In the event that the solution needs to be reverted on the thin client, the batch files and scheduled tasks that were installed can be removed by running the other PowerShell script titled wyse-update-uninstall.ps1 with the unified write filter disabled on each Wyse thin client. Please note that the uninstall script will also remove the LOGS directory as well. You may wish to copy these logs to a new location prior to proceeding with the removal if you'd like to preserve this information.

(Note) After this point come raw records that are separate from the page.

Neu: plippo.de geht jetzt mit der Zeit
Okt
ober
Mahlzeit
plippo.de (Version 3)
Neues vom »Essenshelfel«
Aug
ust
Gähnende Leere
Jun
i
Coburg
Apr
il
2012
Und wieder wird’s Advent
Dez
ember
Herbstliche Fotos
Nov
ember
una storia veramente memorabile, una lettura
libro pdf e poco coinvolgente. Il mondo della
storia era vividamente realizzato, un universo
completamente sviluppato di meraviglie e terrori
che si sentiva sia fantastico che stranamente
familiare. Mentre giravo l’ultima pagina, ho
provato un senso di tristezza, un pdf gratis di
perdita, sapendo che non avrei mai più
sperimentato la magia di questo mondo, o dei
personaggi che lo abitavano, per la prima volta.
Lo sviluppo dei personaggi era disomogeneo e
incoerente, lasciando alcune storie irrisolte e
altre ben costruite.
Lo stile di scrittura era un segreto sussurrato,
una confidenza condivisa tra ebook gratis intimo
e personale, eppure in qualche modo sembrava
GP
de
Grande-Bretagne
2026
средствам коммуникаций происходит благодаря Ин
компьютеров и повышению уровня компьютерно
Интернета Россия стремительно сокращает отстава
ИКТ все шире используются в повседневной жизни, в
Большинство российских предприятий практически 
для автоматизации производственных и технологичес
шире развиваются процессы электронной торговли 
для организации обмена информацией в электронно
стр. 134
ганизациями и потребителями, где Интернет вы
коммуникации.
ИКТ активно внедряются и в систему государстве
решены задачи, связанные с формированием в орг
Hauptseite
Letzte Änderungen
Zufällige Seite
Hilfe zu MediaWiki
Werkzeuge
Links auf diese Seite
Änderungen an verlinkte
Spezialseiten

Deploying the solution to the Wyse thin clients
As stated in the first section of this article, the PowerShell script will need to be run on all applicable Wyse thin clients that'll need to install Windows updates automatically. This can be a tedious task to accomplish manually depending on the total number of thin clients that are on the network running Windows LTSC. The Wyse Management Suite has the ability to upload and run PS1 files via App Policies. This feature can be used to deploy this solution to the thin clients by following the steps below.
- Log into WMS and click on the Apps & Data tab.
- Click Thin Client under App Inventory and select Add WinIoT Package File.
- Browse to and upload the wyse-update.ps1 file to the repository.
- Click Thin Client under App Policy and select Add Advanced Policy.
- Select the Group from the list containing the Wyse thin clients you'd like to roll this solution out to and match the rest of the settings shown in figure 1 below.
- Click Yes on the prompt alerting you that the policy will not be editable.
- Select the Jobs tab at the top and click the button that says Schedule App Policy.
- Select the newly created policy from the drop down menu and set it to run immediately or at a desired time.
It was found that WMS can be unreliable at times completing installations via the App Policies. If you're noticing that some thin clients are not proceeding with the installation, you may want to pursue a different option than the above steps. Dell support unfortunately didn't provide any insight on why some thin client would not run the App Policy they were configured for. The best option would be to use an RMM solution that's capable of running agent procedures. Such as Kaseya VSA. Your RMM solution would already have to be installed on the thin clients in order for this option to be available to you. Otherwise manual deployment would be your only option. This involves logging into each thin client, disabling UWF, running the PowerShell script as administrator, and re-enabling UWF once this has been completed.
Analyzing logs generated by Windows update procedures
A text file log is created each time a thin client installs Windows updates via use of this script. These logs are located in the directory C:\WYSE-UPDATE\LOGS and are preserved for a total of 180 days by default. See notes above in section one for details on how to change this default setting.
Log files are named with the date that corresponds with each day that Windows updates were installed. This will allow one to determine which updates were installed on any given day or to keep track of an update that has been consistently failing. Figure 2 below shows an example log from May 1st, 2024 outputted using the More command. This is a useful method to check logs if you have Telnet or SSH access to the thin client. These logs can also be opened for viewing in any text editor. Such as Notepad. Below you'll see the KB numbers of each Windows Update that was accepted and downloaded. Along with the final result being either failed or installed.